Gene set enrichment analysis (GSEA)

Gene set enrichment analysis was performed to investigate the potential molecular mechanisms by which FXYD family genes might participate in tumor progression in CC using GESA software version 4.0.1 (http://software.broadinstitute.org/gsea/index.jsp). Annotated gene dataset file c2.cp.kegg.v7.0.symbols.gmt obtained from the MSig database was used as a reference. In the analysis process, the software divided the samples into high expression group and low expression group according to the median value of specific gene expression. We selected the model of “high expression group vs low expression group” and a random combination of at least 1,000 permutations for pathway enrichment analysis. A false discovery rate (FDR) <0.05 were the criteria for the identification of the enriched pathways.

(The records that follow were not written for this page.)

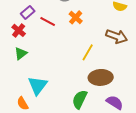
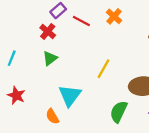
yellow line: (88, 52) -> (104, 69), moved

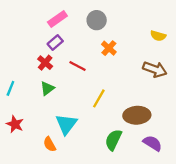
red line: (81, 21) -> (78, 66), moved

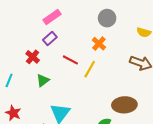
gray circle: (97, 20) -> (107, 18), moved
red cross: (45, 63) -> (33, 57), moved
yellow line: (99, 98) -> (90, 69), moved

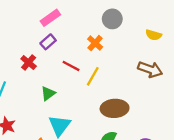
orange cross: (99, 44) -> (95, 43), moved
green triangle: (43, 80) -> (48, 93), moved
brown ellipse: (124, 105) -> (115, 108), moved

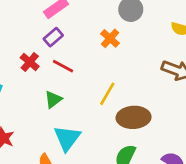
red line: (71, 66) -> (63, 66), moved
yellow line: (93, 76) -> (107, 94), moved

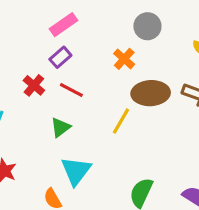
brown ellipse: (134, 117) -> (151, 93), moved

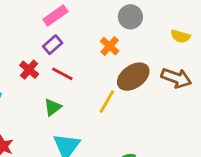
brown ellipse: (151, 93) -> (133, 77), turned -32

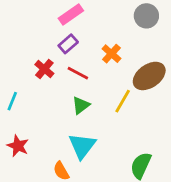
orange cross: (110, 46) -> (111, 54), moved
green triangle: (53, 107) -> (81, 105), moved

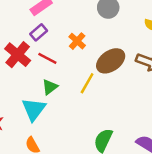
red cross: (44, 69) -> (18, 55), size x1.5
cyan triangle: (82, 146) -> (34, 109), moved

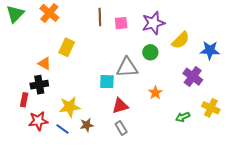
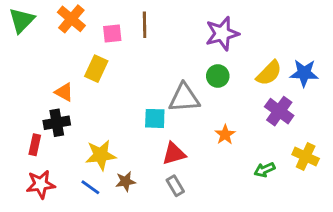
pink square: (121, 23) -> (112, 34), moved
yellow semicircle: (181, 40) -> (269, 73), moved
red star: (38, 121) -> (41, 184), moved

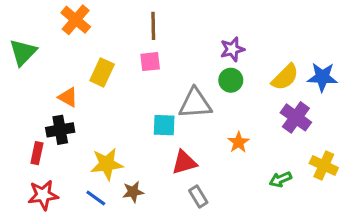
green triangle: (22, 20) -> (23, 52), moved
pink square: (112, 34) -> (150, 62), moved
purple star: (222, 34) -> (232, 49), moved, size x0.7
gray rectangle: (175, 186) -> (198, 197), moved

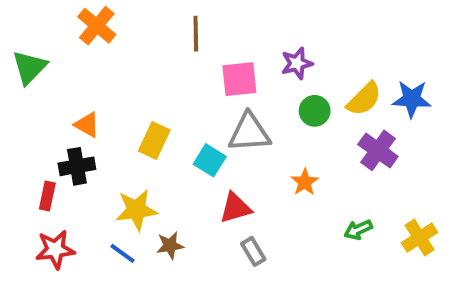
pink square: (150, 62) -> (239, 79), moved, size x1.4
yellow rectangle: (102, 72) -> (154, 141), moved
green circle: (231, 80) -> (315, 111), moved
cyan square: (164, 125) -> (210, 160), turned 30
yellow cross: (324, 166) -> (420, 238), moved, turned 32

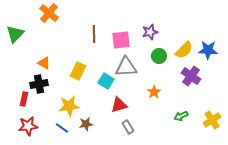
brown line: (196, 34) -> (94, 34), moved

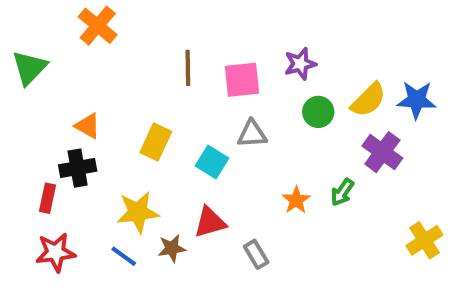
gray triangle: (126, 67) -> (252, 134), size x0.7
orange star: (154, 92) -> (296, 200), moved
red triangle: (119, 105) -> (210, 222), moved
green arrow: (181, 116) -> (342, 192), moved, turned -32

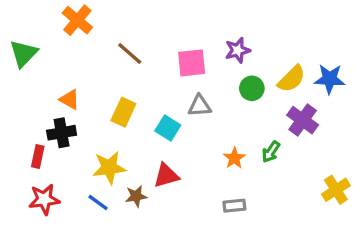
brown line: (188, 68) -> (130, 53), moved, turned -48
gray rectangle: (256, 254) -> (234, 206), moved, turned -65

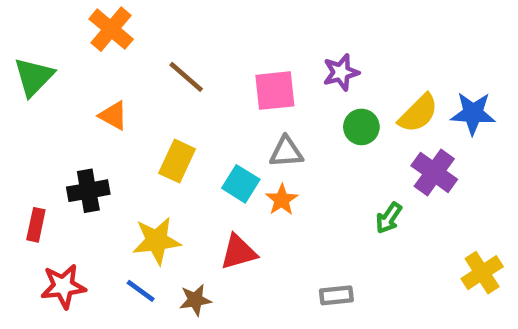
orange triangle: (70, 99) -> (113, 116), moved
red rectangle: (38, 157) -> (36, 225), moved
orange star: (234, 158) -> (282, 200), moved
brown star: (136, 196) -> (195, 300), moved

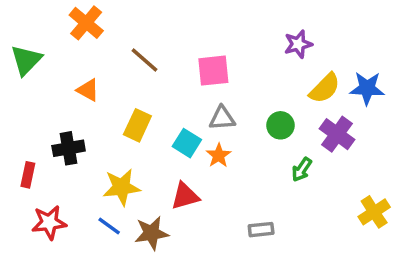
purple star: (341, 72) -> (298, 44), moved
green circle: (361, 127) -> (280, 125), moved
brown star: (195, 300) -> (152, 233), size x1.4

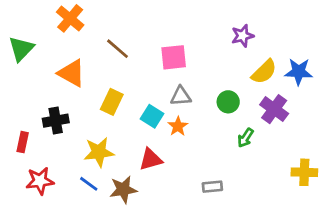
orange triangle: (88, 90) -> (72, 73), size x1.5
yellow cross: (374, 212) -> (304, 172), turned 35

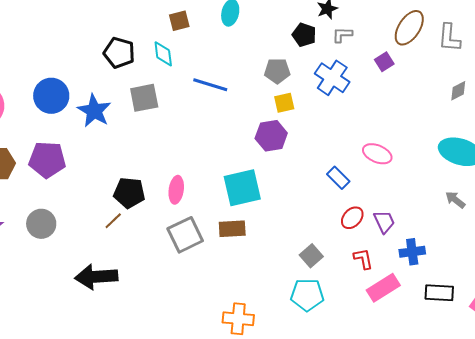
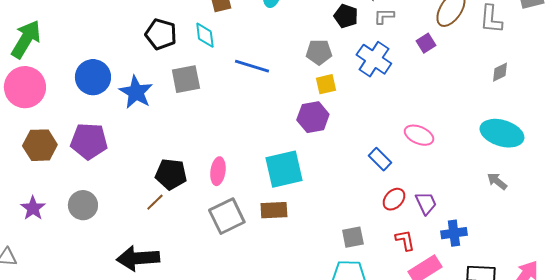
gray square: (311, 256) -> (353, 237), turned 30

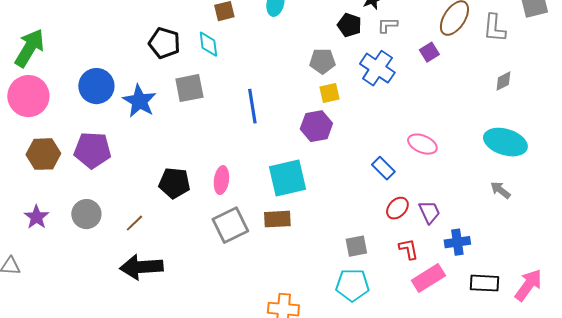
blue line: (252, 66) -> (252, 106), moved, turned 64
brown line: (155, 202) -> (134, 223), moved

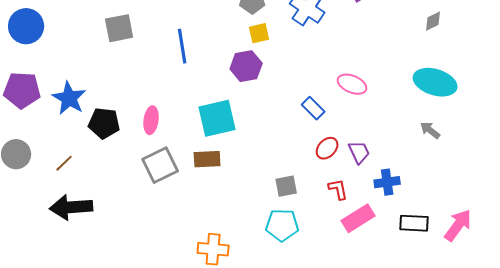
blue star: (139, 101) -> (69, 98), moved

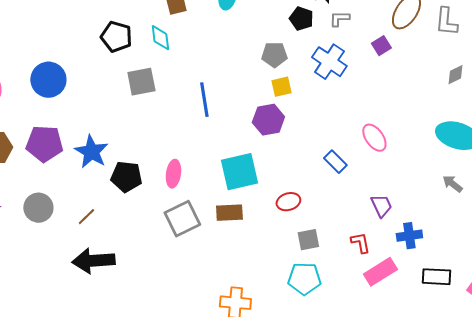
pink ellipse: (352, 84) -> (374, 138), turned 32
red ellipse: (327, 148) -> (288, 202), moved, turned 30

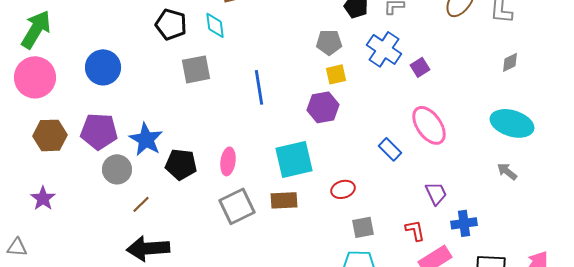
purple square: (381, 46) -> (420, 67), moved
pink ellipse: (374, 138) -> (429, 125), size x1.4
gray circle: (38, 208) -> (117, 169), moved

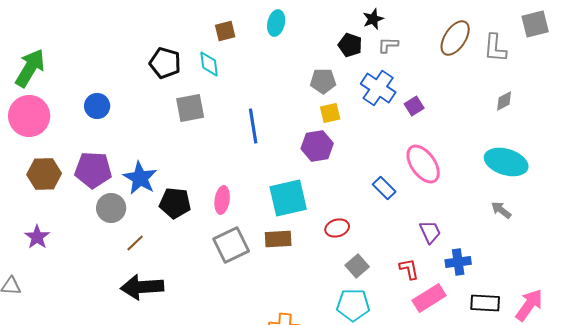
blue circle: (103, 67) -> (97, 106), size x0.7
gray square: (363, 227) -> (357, 266), turned -30

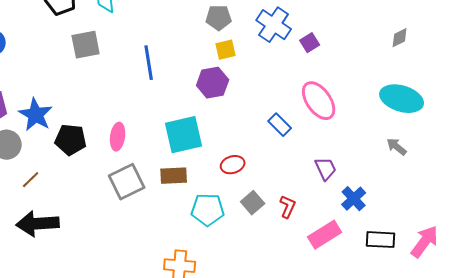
blue cross: (458, 262) -> (354, 199), turned -35
red L-shape: (409, 269) -> (288, 207), moved, turned 35
cyan pentagon: (353, 305) -> (208, 210), moved

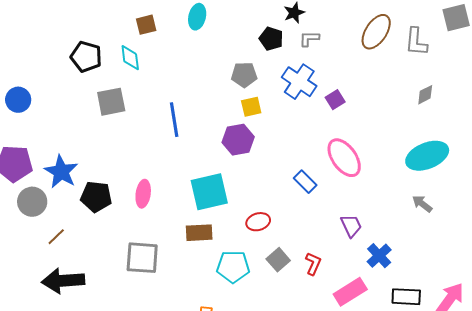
cyan ellipse: (402, 99) -> (427, 156), turned -39
gray square: (127, 182) -> (142, 258), moved, turned 30

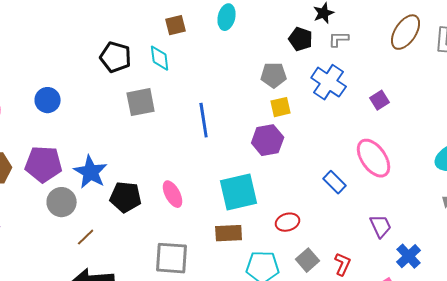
purple square: (335, 100) -> (380, 100), moved
pink ellipse: (143, 194) -> (173, 194), turned -36

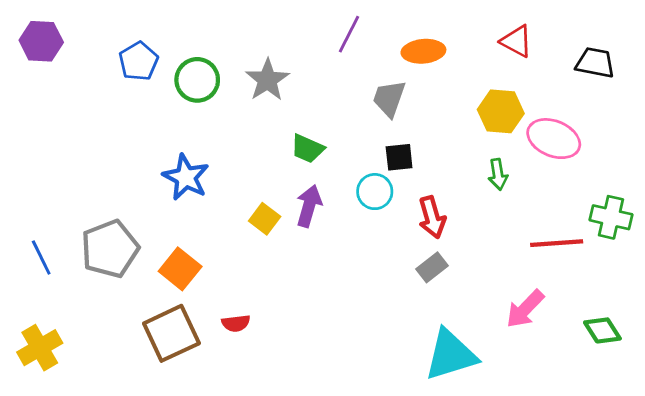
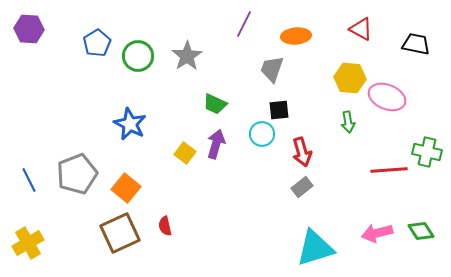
pink arrow: (525, 309) -> (377, 233), moved, turned 32
red semicircle: (236, 323) -> (165, 226), turned 84

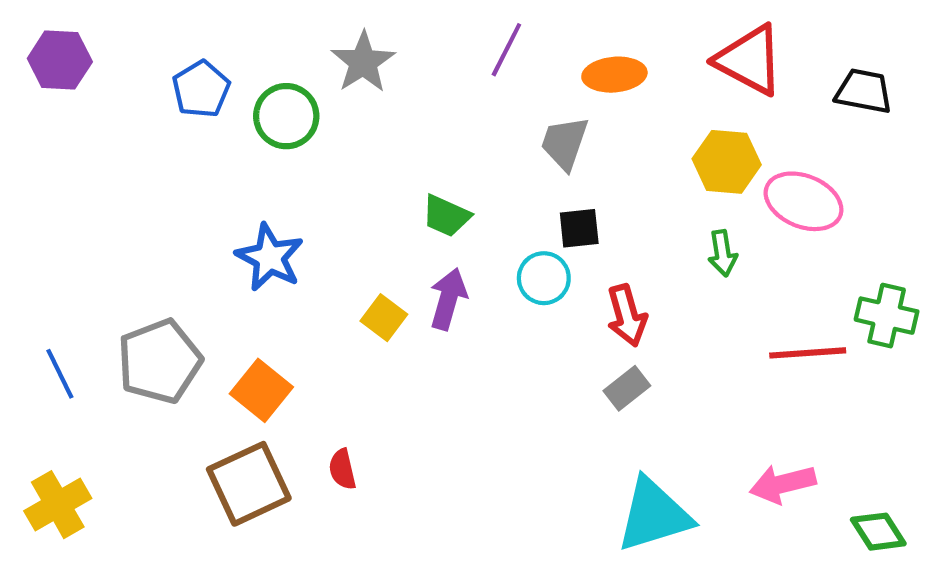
red triangle: (361, 29) -> (749, 60), size x1.5
gray star: (187, 56) -> (363, 62), moved
green diamond: (421, 231) -> (878, 532), moved

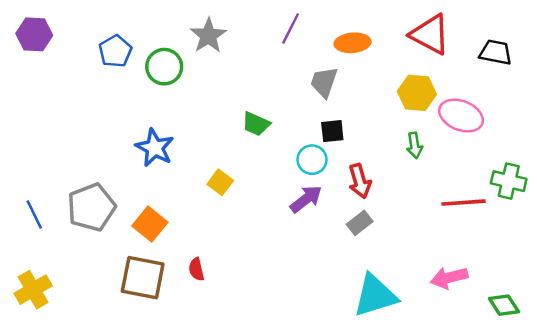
purple arrow: (448, 299) -> (306, 199), moved, turned 36
brown square: (249, 484) -> (143, 278), turned 36

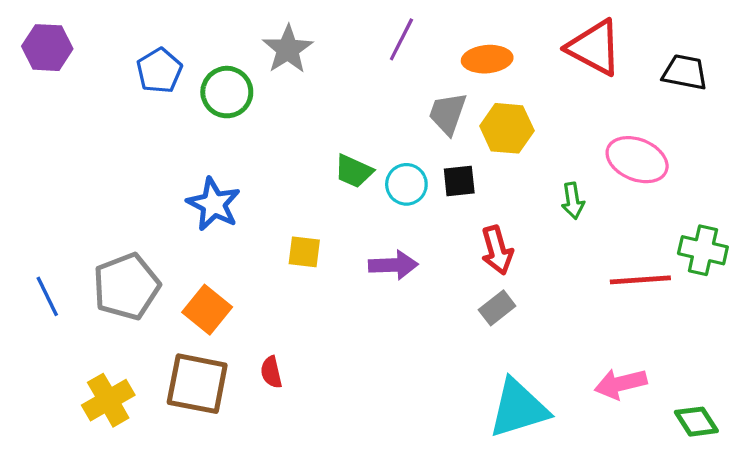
yellow hexagon: (417, 93) -> (507, 128), moved
cyan circle: (312, 160) -> (406, 184), moved
yellow square: (220, 182) -> (304, 252), turned -30
purple arrow: (306, 199) -> (393, 265), moved, turned 36
yellow cross: (33, 290) -> (108, 400), moved

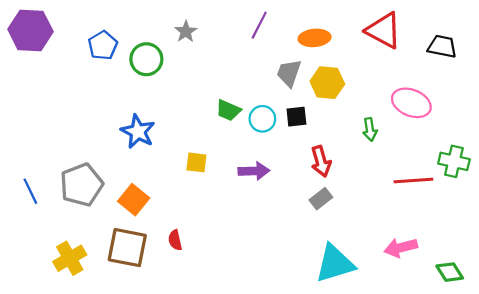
purple hexagon: (47, 48) -> (30, 30), size x1.4
gray star: (288, 49) -> (186, 32), size x0.7

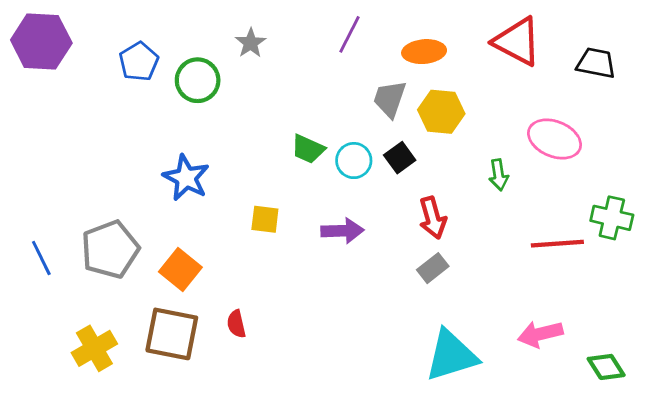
black square: (296, 117) -> (400, 158), turned -30

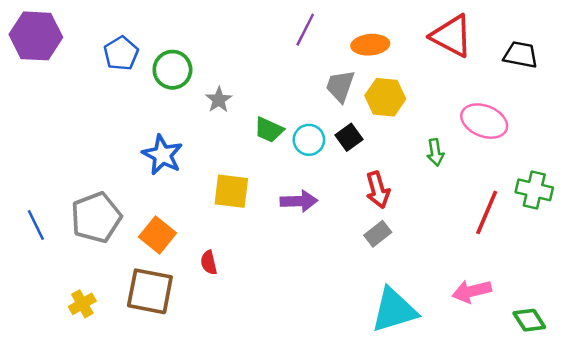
gray star: (251, 43) -> (219, 100), moved
yellow square: (265, 219) -> (231, 191), size x1.4
red line: (557, 244) -> (487, 212), turned -63
red semicircle: (236, 324) -> (209, 263), moved
yellow cross: (94, 348) -> (82, 304), size x0.7

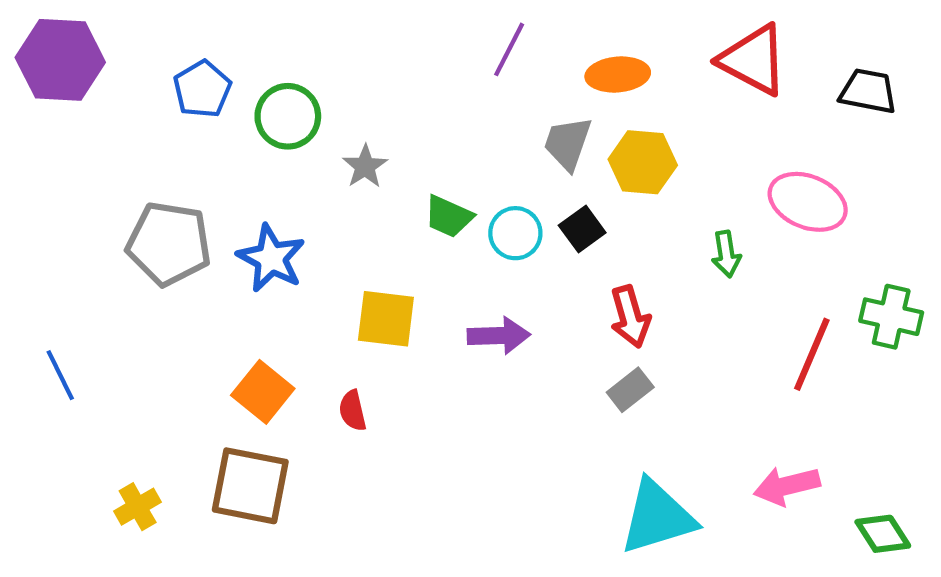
gray pentagon: (96, 217) -> (169, 244), moved, turned 30
red semicircle: (209, 263) -> (353, 411), moved

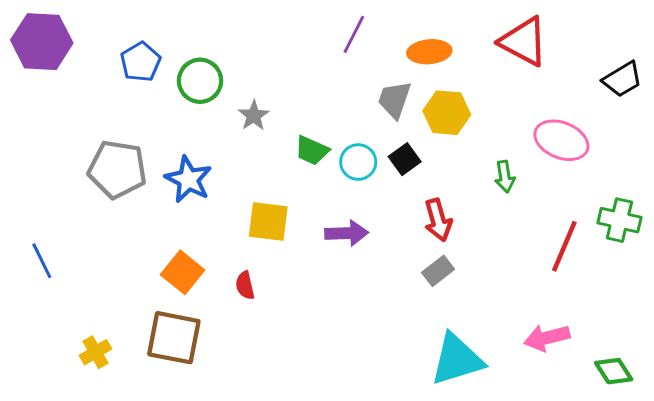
black trapezoid: (868, 91) -> (622, 79), moved, turned 138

Corrections between tumor immune infiltrating cells (TIICs) and the FXYD family genes

We explored the associations between TIICs and the FXYD family members in CC by the Tumor Immune Estimation Resource (TIMER) platform (https://cistrome.shinyapps.io/timer/) [44]. In the TIMER database, TIICs include B cells, CD4+ T cells, CD8+ T cells, dendritic cells, macrophages and neutrophils. Furthermore, CIBERSORT was used for assessing the relationship between independent prognostic FXYD family genes (FXYD2, FXYD3, FXYD4, FXYD7) and the subsets of each immune cell types [45]. According to the median value of gene expression, the samples were divided into high expression group and low expression group. The result was visualized by the vioplot package of R software. CIBERSORT is an analytical tool to provide an estimation of the proportions of 22 tumor-infiltrating lymphocyte subsets in a mixed cell population, using gene expression data (https://cibersort.stanford.edu/).

Statistical analysis

Perl software 5.32 was used to extract and structure the HTSeq FPKM data, methylation data and GESA preparation documents. R 4.0.3 software with specific packages was used to perform analyses of expression profile, Pearson correlation and prognostic value evaluation of the FXYD family in CC. The intergroup comparison of clinicopathologic variables was performed with the chi-square test with SPSS software 20.0 (IBM, Chicago, USA). P<0.05 was considered statistically significant.

Data statement

The data used for bioinformatics analyses in this study are freely available on The Cancer Genome Atlas (TCGA) program website (https://portal.gdc.cancer.gov) and the UCSC Xena platform (https://xena.ucsc.edu). The interpretation and reporting of these data are the sole responsibility of the authors.

Supplementary Materials

Supplementary Tables

Abbreviations

CC: colon cancer; TCGA: The Cancer Genome Atlas; PPI: protein-protein interaction; GSEA: Gene set enrichment analysis; TIICs: tumor immune infiltrating cells; TIMER: Tumor Immune Estimation Resource; PFS: progression-free survival; OS: overall survival; GDC: Genomic Data Commons; HTSeq: high-throughput sequencing; FPKM: fragments per kilobase of transcript per million mapped reads; RT: radiotherapy.

Author Contributions

KTL and MJ conceived and designed the study. KTL, MJ, HZ, ZZ performed the analyses. MJ and JY prepared all tables and figures. KTL, MJ and HZ wrote the main manuscript. All authors approved the final version of the manuscript.

Conflicts of Interest

The authors declare that they have no conflicts of interest.

Funding

This work was supported by the Medical Science and Technology Project of Zhejiang Provincial Health Commission (No. 2020KY861) and Ningbo Clinical Medicine Research Center Project (No. 2019A21003).